Hacker News new | ask | show | jobs
by jerrygenser 1275 days ago
Even since the start of python typing, it was recommended to use a more generic type like Iterable instead of List. The author claims that List is too specific -- this seems like a straw man argument against typing that doesn't acknowledge python's own advice.

Also, mypy has gotten really good in recent years and I can vouch that on projects that have typing I catch bugs much much sooner. Previously I would only catch bugs when unit testing, now they are much more commonly type errors.

The other thing typing does is allow for refactoring code. If anything, high code quality relates to the ability to refactor code confidently and typing helps this. Therefore I would put it at the top of the list above all the tooling presented (exception I agree with ci/cd)

4 comments

Iterable is an import away, while list is already at my fingers.

There's zero harm in using list in private interfaces: I know I'm the only one passing the value, I know it is always a list.

As an argument type, Iterable is compatible with list, so it's benefits are minimal (with rare exceptions).

Lists are easier to inspect in a debugging session.

Iterable can be useful as return type, because it limits the interface.

Iterable is useful if you are actually making use of generators because of memory implications, but in this case you already know to use it, because your interfaces are incompatible with lists.

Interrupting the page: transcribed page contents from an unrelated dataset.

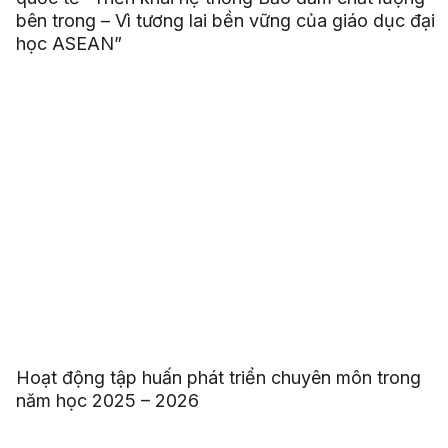
bên trong – Vì tương lai bền vững của giáo dục đại
học ASEAN”
Hoạt động tập huấn phát triển chuyên môn trong
năm học 2025 – 2026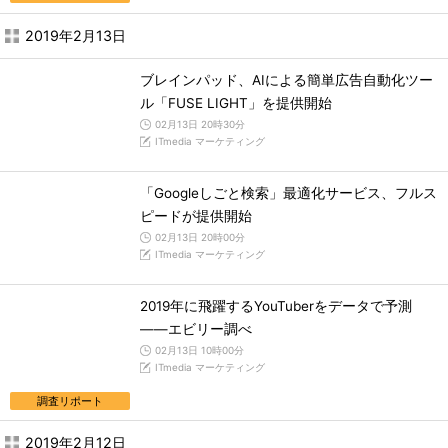
2019年2月13日
ブレインパッド、AIによる簡単広告自動化ツー
ル「FUSE LIGHT」を提供開始
02月13日 20時30分
ITmedia マーケティング
「Googleしごと検索」最適化サービス、フルス
ピードが提供開始
02月13日 20時00分
ITmedia マーケティング
2019年に飛躍するYouTuberをデータで予測
――エビリー調べ
02月13日 10時00分
ITmedia マーケティング
調査リポート
2019年2月12日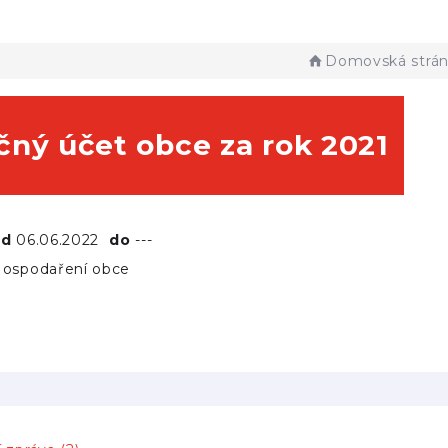
Domovská strá
čný účet obce za rok 2021
od
06.06.2022
do
---
ospodaření obce
Ú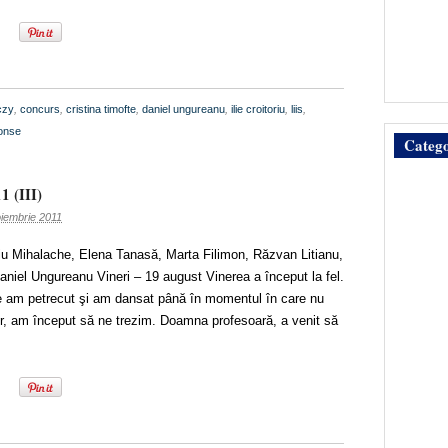
czy
,
concurs
,
cristina timofte
,
daniel ungureanu
,
ilie croitoriu
,
liis
,
onse
Catego
1 (III)
oiembrie 2011
diu Mihalache, Elena Tanasă, Marta Filimon, Răzvan Litianu,
niel Ungureanu Vineri – 19 august Vinerea a început la fel.
e am petrecut şi am dansat până în momentul în care nu
r, am început să ne trezim. Doamna profesoară, a venit să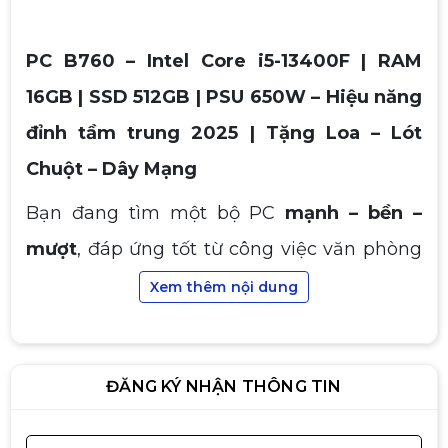
PC B760 – Intel Core i5-13400F | RAM
16GB | SSD 512GB | PSU 650W – Hiệu năng
Máy XEON Giả Lập E5-2680 V4/
đỉnh tầm trung 2025 | Tặng Loa – Lót
X99 Dual CPU/ Ram 64G/ NVME
512G/ Card 8G/ Nguồn 650W
Liên hệ
Chuột – Dây Mạng
Bạn đang tìm một bộ PC
mạnh – bền –
mượt
, đáp ứng tốt từ công việc văn phòng
PC Gaming | Intel i5 12400F \ RTX
cấp cao, đồ họa – dựng video, đến chơi
Xem thêm nội dung
3050 6G\ H610M\ RAM 16GB\ SSD
512GB - PC GAMING BÀU BÀNG
game nặng? Bộ
PC B760 – Intel Core i5-
Liên hệ
13400F – RAM 16GB – SSD 512GB – PSU
ĐĂNG KÝ NHẬN THÔNG TIN
650W
chính là lựa chọn hoàn hảo.
PC GAMING PRENIUM 2 - ALL
Với CPU Gen 13 hiệu năng vượt trội,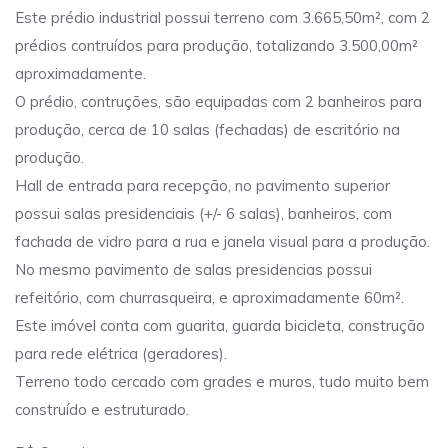
Este prédio industrial possui terreno com 3.665,50m², com 2
prédios contruídos para produção, totalizando 3.500,00m²
aproximadamente.
O prédio, contruções, são equipadas com 2 banheiros para
produção, cerca de 10 salas (fechadas) de escritório na
produção.
Hall de entrada para recepção, no pavimento superior
possui salas presidenciais (+/- 6 salas), banheiros, com
fachada de vidro para a rua e janela visual para a produção.
No mesmo pavimento de salas presidencias possui
refeitório, com churrasqueira, e aproximadamente 60m².
Este imóvel conta com guarita, guarda bicicleta, construção
para rede elétrica (geradores).
Terreno todo cercado com grades e muros, tudo muito bem
construído e estruturado.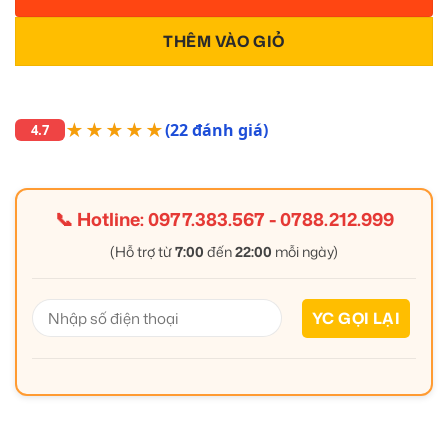
THÊM VÀO GIỎ
★★★★★
(22 đánh giá)
4.7
📞 Hotline:
0977.383.567
-
0788.212.999
(Hỗ trợ từ
7:00
đến
22:00
mỗi ngày)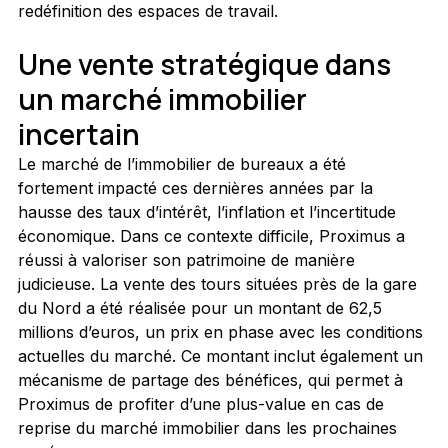
redéfinition des espaces de travail.
Une vente stratégique dans 
un marché immobilier 
incertain
Le marché de l’immobilier de bureaux a été 
fortement impacté ces dernières années par la 
hausse des taux d’intérêt, l’inflation et l’incertitude 
économique. Dans ce contexte difficile, Proximus a 
réussi à valoriser son patrimoine de manière 
judicieuse. La vente des tours situées près de la gare 
du Nord a été réalisée pour un montant de 62,5 
millions d’euros, un prix en phase avec les conditions 
actuelles du marché. Ce montant inclut également un 
mécanisme de partage des bénéfices, qui permet à 
Proximus de profiter d’une plus-value en cas de 
reprise du marché immobilier dans les prochaines 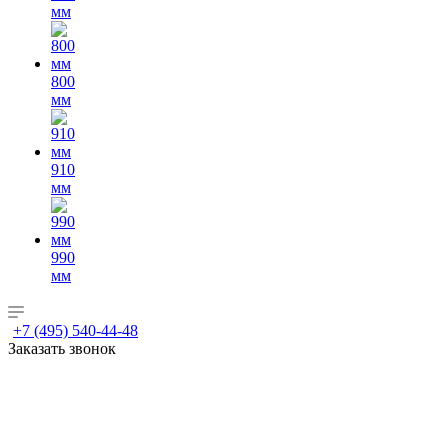
мм
800
мм
910
мм
990
мм
+7 (495) 540-44-48
Заказать звонок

I can count on fingers of my hands when using Iterable instead of list actually made a difference.

> As an argument type, Iterable is compatible with list, so it’s benefits are minimal (with rare exceptions).

Iterable is not compatible with list, but list is compatible with iterable. As the more general type, Iterable is better as an argument type unless you have a reason to force consumers to use lists. Even in private interfaces, I tend to prefer it, because I often end up wanting to pass something constructed on the fly, and creating an extra list for that rather than using a genexp just seems wasteful.

What I meant is argument marked as Iterable is compatible with list being passed.

> Iterable is better as an argument type unless you have a reason to force consumers to use lists

See, I feel the exact opposite: I use Iterable only if I have a reason to force consumers to use Iterable.

When you're marking argument as Iterable, how confident do you feel that you will never query collection size or access it by index?

I understand the desire to limit the interface and YAGNI, but since lists are more familiar and ubiquitous, using Iterable feels more complicated and unnecessarily pedantic.

> See, I feel the exact opposite: I use Iterable only if I have a reason to force consumers to use Iterable.

A broad argument type doesn’t force consumers not to use a narrower type. (It forces the implementer of the function to not rely on additional features of the narrower type, but if I am writing the function, I can be certain whether or not that is acceptable.)

Meanwhile, using a narrower type than needed for an argument does impose additional, unnecessary constraints on the consumer.

> When you're marking argument as Iterable, how confident do you feel that you will never query collection size or access it by index?

Absolute certainty, since I know what the function does and what I need to do it.

> I understand the desire to limit the interface and YAGNI, but since lists are more familiar and ubiquitous, using Iterable feels more complicated and unnecessarily pedantic.

Since all lists are Iterables but not all Iterables are lists, Iterables are necessarily more ubiquitous than lists.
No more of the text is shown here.